_Requirement_
In the records below, work out how many lines hold the word "Gujarat". Report the number alone.

_Dataset entries_
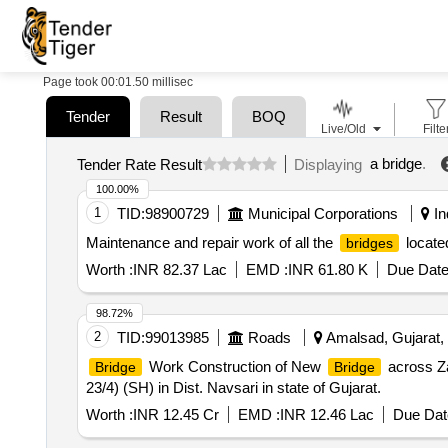
Page took 00:01.50 millisec
Tender
Result
BOQ
Live/Old
Filte
a bridge
.
Tender Rate Result
Displaying
100.00%
1
TID:
98900729
Municipal Corporations
In
Maintenance and repair work of all the
located
bridges
Worth :
INR 82.37 Lac
EMD :
INR 61.80 K
Due Date
98.72%
2
TID:
99013985
Roads
Amalsad, Gujarat, 
Work Construction of New
across Za
Bridge
Bridge
23/4) (SH) in Dist. Navsari in state of Gujarat.
Worth :
INR 12.45 Cr
EMD :
INR 12.46 Lac
Due Dat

_Written solution_
2